═══ Recorded data ═══
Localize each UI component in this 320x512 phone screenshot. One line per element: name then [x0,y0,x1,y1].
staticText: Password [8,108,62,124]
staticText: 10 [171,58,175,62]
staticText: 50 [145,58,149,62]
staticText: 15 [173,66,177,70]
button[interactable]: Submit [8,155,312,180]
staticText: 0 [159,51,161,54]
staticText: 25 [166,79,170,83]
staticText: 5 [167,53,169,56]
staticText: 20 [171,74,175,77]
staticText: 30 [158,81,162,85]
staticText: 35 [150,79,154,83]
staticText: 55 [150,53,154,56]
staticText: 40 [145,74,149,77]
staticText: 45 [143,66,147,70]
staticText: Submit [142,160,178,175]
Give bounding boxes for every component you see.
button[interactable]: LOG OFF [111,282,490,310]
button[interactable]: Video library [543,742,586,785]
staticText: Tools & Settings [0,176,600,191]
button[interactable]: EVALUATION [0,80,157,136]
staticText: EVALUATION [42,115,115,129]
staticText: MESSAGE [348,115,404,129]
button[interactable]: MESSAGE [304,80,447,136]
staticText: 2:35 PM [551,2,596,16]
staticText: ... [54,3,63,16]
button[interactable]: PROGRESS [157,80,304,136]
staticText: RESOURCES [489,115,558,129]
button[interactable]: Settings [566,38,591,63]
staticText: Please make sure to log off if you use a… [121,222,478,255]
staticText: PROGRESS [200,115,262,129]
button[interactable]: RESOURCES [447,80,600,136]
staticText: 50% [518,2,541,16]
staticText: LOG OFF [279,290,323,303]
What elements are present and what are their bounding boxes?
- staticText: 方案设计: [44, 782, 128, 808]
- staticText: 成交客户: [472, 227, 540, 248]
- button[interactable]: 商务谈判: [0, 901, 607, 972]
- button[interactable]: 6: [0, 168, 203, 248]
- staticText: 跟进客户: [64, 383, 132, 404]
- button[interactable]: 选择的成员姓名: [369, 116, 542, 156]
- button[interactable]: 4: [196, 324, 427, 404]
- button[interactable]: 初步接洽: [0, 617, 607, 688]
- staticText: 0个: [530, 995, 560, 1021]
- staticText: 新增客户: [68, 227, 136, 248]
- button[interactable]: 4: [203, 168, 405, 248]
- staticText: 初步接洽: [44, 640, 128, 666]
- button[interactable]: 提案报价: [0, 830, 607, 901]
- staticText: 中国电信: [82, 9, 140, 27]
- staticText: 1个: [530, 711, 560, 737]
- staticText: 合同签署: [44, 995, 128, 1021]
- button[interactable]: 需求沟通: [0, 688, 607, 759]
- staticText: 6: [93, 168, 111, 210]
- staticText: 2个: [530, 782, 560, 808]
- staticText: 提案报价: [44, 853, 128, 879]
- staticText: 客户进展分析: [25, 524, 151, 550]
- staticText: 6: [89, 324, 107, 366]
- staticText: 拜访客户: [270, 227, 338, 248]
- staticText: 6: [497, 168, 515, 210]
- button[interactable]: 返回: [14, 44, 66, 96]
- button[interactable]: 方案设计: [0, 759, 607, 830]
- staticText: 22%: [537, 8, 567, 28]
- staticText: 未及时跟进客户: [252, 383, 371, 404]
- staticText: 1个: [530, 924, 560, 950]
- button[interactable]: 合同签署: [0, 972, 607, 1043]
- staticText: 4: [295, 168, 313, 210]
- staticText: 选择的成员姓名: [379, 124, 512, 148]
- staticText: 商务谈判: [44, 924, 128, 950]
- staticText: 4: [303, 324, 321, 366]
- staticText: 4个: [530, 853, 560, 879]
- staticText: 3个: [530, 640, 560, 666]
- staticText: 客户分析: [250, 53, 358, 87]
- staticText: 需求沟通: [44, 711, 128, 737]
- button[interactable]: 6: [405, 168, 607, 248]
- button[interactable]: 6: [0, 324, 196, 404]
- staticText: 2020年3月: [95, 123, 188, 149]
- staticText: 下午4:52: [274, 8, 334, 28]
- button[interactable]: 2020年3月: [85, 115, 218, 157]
═══
═══ Recorded data ═══
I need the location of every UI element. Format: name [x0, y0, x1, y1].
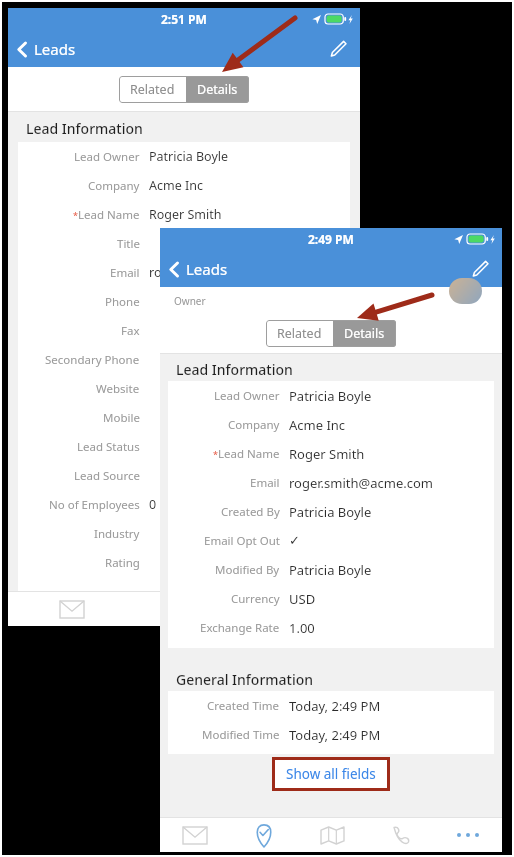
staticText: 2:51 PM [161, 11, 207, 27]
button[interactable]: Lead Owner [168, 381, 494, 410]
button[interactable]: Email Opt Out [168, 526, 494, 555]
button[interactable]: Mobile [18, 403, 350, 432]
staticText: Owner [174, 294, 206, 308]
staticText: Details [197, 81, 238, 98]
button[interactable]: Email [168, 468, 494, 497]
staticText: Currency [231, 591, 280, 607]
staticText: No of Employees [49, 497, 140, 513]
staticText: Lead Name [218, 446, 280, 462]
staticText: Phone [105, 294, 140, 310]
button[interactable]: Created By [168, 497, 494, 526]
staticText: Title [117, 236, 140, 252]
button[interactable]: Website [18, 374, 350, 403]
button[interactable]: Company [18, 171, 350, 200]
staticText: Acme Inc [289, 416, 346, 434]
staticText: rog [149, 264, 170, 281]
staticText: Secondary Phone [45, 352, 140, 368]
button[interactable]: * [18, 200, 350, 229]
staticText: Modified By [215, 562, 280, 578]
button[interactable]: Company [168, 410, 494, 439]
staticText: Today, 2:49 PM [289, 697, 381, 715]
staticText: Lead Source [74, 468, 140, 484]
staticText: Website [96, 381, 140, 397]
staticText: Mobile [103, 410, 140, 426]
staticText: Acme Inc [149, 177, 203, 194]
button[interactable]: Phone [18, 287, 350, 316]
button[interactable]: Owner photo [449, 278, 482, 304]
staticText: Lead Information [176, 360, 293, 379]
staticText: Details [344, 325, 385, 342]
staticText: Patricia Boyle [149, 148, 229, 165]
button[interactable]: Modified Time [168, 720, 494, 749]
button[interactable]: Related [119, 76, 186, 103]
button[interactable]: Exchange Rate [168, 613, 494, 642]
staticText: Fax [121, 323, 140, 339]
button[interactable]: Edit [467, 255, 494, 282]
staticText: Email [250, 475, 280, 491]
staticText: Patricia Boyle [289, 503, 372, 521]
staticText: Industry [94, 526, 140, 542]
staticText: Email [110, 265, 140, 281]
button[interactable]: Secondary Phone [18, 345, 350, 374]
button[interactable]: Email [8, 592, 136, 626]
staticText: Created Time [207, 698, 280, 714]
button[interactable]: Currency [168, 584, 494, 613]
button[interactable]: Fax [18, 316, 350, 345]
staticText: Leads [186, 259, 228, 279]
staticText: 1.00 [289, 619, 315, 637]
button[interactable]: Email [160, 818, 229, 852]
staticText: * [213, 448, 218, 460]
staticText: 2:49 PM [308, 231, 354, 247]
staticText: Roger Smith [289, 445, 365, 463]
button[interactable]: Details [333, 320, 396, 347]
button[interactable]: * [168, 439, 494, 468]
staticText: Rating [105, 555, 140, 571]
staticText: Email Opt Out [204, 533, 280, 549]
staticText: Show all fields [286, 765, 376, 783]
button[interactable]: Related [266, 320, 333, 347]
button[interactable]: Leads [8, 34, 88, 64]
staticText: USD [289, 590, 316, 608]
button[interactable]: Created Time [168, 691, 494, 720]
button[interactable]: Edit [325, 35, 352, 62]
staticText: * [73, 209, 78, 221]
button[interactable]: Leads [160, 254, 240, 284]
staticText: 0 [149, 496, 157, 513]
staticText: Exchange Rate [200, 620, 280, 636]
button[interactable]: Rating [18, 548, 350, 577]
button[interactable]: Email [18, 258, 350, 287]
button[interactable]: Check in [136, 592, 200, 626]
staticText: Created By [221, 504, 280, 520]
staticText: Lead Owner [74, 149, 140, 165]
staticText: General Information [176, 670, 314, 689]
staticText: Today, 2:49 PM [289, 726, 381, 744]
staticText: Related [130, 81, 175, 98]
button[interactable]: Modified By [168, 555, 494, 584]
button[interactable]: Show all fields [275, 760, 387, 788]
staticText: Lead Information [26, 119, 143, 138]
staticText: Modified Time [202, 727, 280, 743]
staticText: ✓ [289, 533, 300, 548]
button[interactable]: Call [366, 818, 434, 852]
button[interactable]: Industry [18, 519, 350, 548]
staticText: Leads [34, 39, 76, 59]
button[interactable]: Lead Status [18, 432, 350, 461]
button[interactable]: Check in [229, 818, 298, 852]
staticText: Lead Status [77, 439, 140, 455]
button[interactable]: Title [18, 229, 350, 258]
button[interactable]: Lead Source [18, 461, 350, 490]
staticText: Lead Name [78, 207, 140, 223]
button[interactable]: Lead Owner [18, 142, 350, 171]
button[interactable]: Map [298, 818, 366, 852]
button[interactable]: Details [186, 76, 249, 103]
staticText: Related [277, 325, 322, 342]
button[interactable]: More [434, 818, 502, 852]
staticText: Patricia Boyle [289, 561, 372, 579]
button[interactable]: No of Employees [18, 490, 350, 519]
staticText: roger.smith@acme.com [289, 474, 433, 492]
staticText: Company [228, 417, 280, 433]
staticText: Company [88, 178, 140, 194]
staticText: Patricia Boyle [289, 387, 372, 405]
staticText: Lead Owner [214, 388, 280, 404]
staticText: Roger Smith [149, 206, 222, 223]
═══
__Exercise goal__: Select and copy every line from the records that includes the word "boxes".

__Result of this task__:
Give bounding boxes for every component you see.
What elements are present and what are their bounding boxes?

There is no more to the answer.